Your task:
Where the line with "selected template will load here" appears below, start writing out lines exactly, and finish with the line with "City Tech CUNY", which is included; write out nothing else.

Collected data:

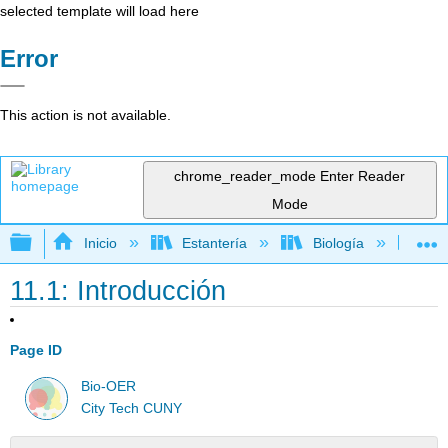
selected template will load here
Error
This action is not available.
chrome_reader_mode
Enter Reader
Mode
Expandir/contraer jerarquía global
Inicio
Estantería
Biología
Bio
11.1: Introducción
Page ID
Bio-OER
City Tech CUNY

...

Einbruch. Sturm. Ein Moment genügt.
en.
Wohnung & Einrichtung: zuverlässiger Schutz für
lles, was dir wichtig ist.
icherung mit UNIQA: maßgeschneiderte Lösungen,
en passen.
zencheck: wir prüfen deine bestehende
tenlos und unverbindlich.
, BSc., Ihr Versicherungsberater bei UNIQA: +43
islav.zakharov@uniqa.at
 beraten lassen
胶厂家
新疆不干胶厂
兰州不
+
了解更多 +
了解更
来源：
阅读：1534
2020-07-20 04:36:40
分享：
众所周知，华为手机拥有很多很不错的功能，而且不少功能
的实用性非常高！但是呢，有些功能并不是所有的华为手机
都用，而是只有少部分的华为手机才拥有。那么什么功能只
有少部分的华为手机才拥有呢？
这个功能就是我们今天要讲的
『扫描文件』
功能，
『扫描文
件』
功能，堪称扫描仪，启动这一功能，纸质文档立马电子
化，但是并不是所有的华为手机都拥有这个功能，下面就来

Reply:
selected template will load here
Error
This action is not available.
chrome_reader_mode
Enter Reader
Mode
Expandir/contraer jerarquía global
Inicio
Estantería
Biología
Bio
11.1: Introducción
Page ID
Bio-OER
City Tech CUNY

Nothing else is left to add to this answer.